Il faut peut-être entrer dans la pensée du coordonnateur du Projet d’investissement et de développement des marchés agricoles (PIDMA), Thomas Ngue Bissa, pour bien appréhender les dangers que représentent les moisissures et l’aflatoxine pour des filières agricoles comme le maïs, le manioc et le sorgho, des spéculations qui font l’objet de l’attention de la structure dont il a la charge. S’adressant à un parterre de journalistes mardi à Yaoundé, il a par exemple démontré, chiffres à l’appui, que si tout se passait comme prévu, notamment grâce aux huit conventions déjà signées entre des agro-business et le PIDMA, la filière maïs pourrait rapporter 13 milliards de F à ses opérateurs… Dans cette perspective, si des pertes dues aux moisissures devaient survenir – elles peuvent atteindre les 20% dans les cas extrême, selon les spécialistes – cette performance s’en trouverait fortement contrariées.

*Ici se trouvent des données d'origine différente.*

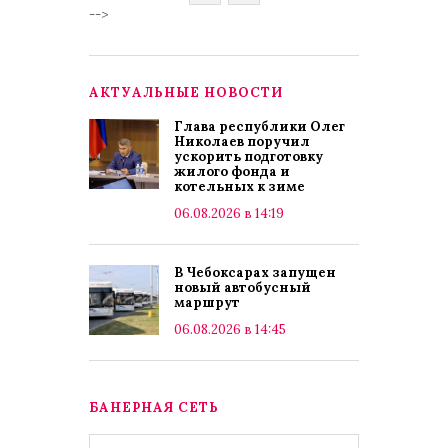
-->
АКТУАЛЬНЫЕ НОВОСТИ
Глава республики Олег
Николаев поручил
ускорить подготовку
жилого фонда и
котельных к зиме
06.08.2026 в 14:19
В Чебоксарах запущен
новый автобусный
маршрут
06.08.2026 в 14:45
БАНЕРНАЯ СЕТЬ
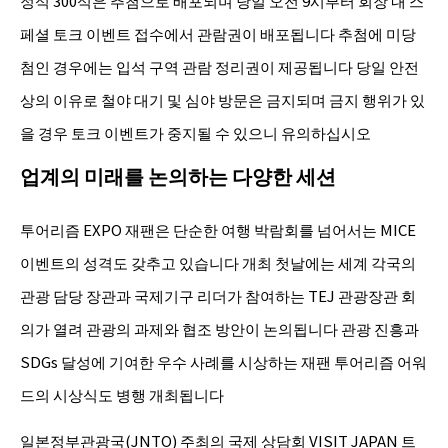
정석 300석은 추첨으로 배포되며 당일 오전 9시부터 회장 내 스
페셜 토크 이벤트 접수에서 관람권이 배포됩니다 추첨에 미당
첨인 경우에는 입석 구역 관람 정리권이 제공됩니다 당일 안전
상의 이유로 철야 대기 및 심야 방문은 금지되며 금지 행위가 있
을 경우 토크 이벤트가 중지될 수 있으니 유의하십시오
업계의 미래를 논의하는 다양한 세션
투어리즘 EXPO 재팬은 단순한 여행 박람회를 넘어서는 MICE
이벤트의 성격도 갖추고 있습니다 개최 첫날에는 세계 각국의
관광 담당 장관과 국제기구 리더가 참여하는 TEJ 관광장관 회
의가 열려 관광의 과제와 협조 방안이 논의됩니다 관광 진흥과
SDGs 달성에 기여한 우수 사례를 시상하는 재팬 투어리즘 어워
드의 시상식도 병행 개최됩니다
일본정부관광국(JNTO) 주최의 국제 상담회 VISIT JAPAN 트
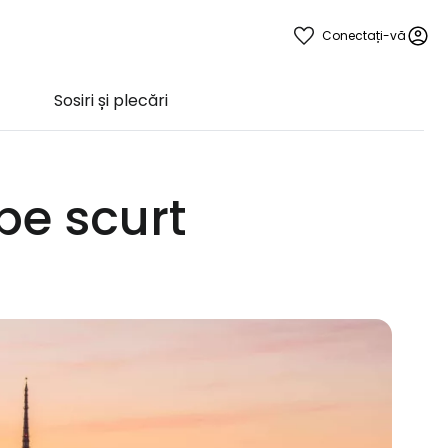
Conectați-vă
Sosiri și plecări
pe scurt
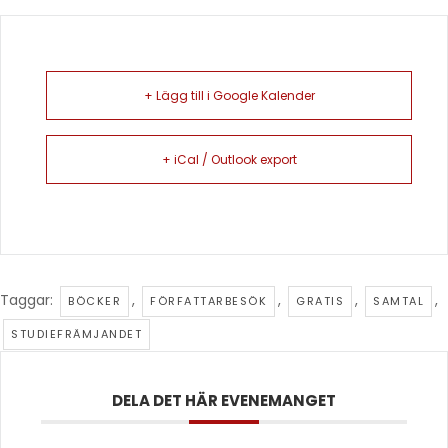
+ Lägg till i Google Kalender
+ iCal / Outlook export
Taggar:
,
,
,
,
BÖCKER
FÖRFATTARBESÖK
GRATIS
SAMTAL
STUDIEFRÄMJANDET
DELA DET HÄR EVENEMANGET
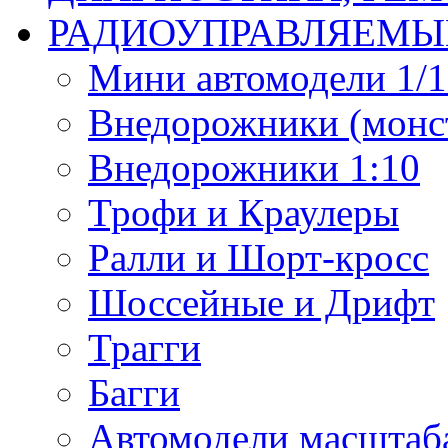
РАДИОУПРАВЛЯЕМЫ
Мини автомодели 1/12
Внедорожники (монст
Внедорожники 1:10
Трофи и Краулеры
Ралли и Шорт-кросс
Шоссейные и Дрифт
Трагги
Багги
Автомодели масштаба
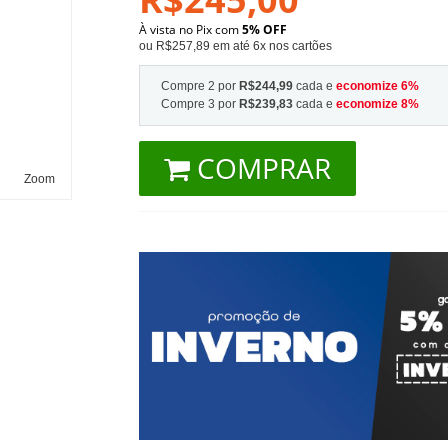
À vista no Pix com
5% OFF
ou R$257,89 em até 6x nos cartões
Compre 2 por
R$244,99
cada e
economize
6
%
Compre 3 por
R$239,83
cada e
economize
8
%
COMPRAR
Zoom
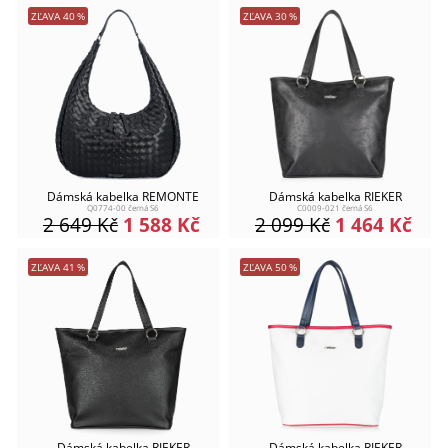
ZĽAVA
40
%
ZĽAVA
30
%
Dámská kabelka REMONTE
Dámská kabelka RIEKER
Q0774-00 černá S6
C0009-021 černá S6
2 649
Kč
1 588
Kč
2 099
Kč
1 464
Kč
ZĽAVA
41
%
ZĽAVA
50
%
Dámská kabelka RIEKER
Dámská kabelka RIEKER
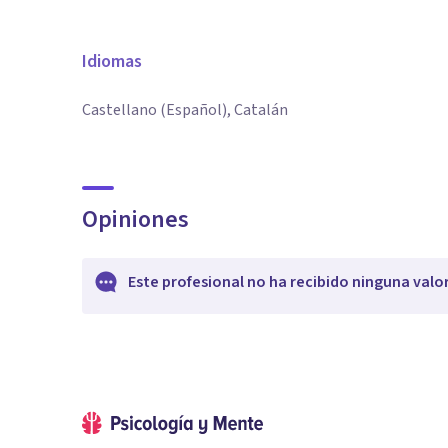
Idiomas
Castellano (Español), Catalán
Opiniones
Este profesional no ha recibido ninguna valo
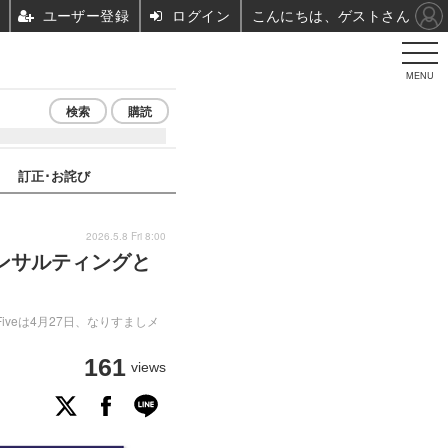
ユーザー登録
ログイン
こんにちは、ゲストさん
MENU
検索
購読
訂正･お詫び
2026.5.8 Fri 8:00
コンサルティングと
veは4月27日、なりすましメ
161
views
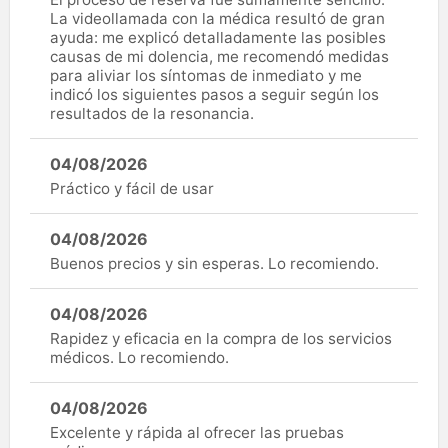
La videollamada con la médica resultó de gran
ayuda: me explicó detalladamente las posibles
causas de mi dolencia, me recomendó medidas
para aliviar los síntomas de inmediato y me
indicó los siguientes pasos a seguir según los
resultados de la resonancia.
04/08/2026
Práctico y fácil de usar
04/08/2026
Buenos precios y sin esperas. Lo recomiendo.
04/08/2026
Rapidez y eficacia en la compra de los servicios
médicos. Lo recomiendo.
04/08/2026
Excelente y rápida al ofrecer las pruebas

A sa suite, des experts de haut vol ont réussi à convaincre l’assistance de toute la dangerosité de ces pathologies à l’essence végétales qui malheureusement peuvent, en plus de leur incidence sur l’économie, se répercuter sur les êtres humains, en cas d’ingérence d’aflatoxines, qui sont des agents cancérigènes. A ce sujet, on appendra de l’exposé d’Appolinaire Tagne, chercheur en la matière, qu’au Cameroun, en 2015, 3 millions des cas d’hépatites B répertoriés au Cameroun étaient causés par les aflatoxines…
Dans sa mission d’accompagnement des coopératives agricoles à se développer et à conquérir les marchés agro-business, le PIDMA a fait de la lutte contre ces fléaux un cheval de bataille. Pour les 62 coopératives déjà conformes à la forme OHADA grâce à l’accompagnement de ce projet, il est question de migrer d’une production de consommation vers des produits de commercialisation. Les huit conventions signées entre le PIDMA et différentes grandes entreprises du domaine agro-alimentaire devraient leur ouvrir ce vaste marché où aucune sorte d’approximation n’est acceptée. La campagne de sensibilisation lancée mardi à Yaoundé et qui va s’étendre à d’autres régions productrices de maïs, manioc et sorgho s’avère donc salutaire à plus d’un titre. Le plus utile étant de pouvoir, à l’épreuve de la normalisation, conquérir des marchés, aussi bien à l’interne qu’à l’international.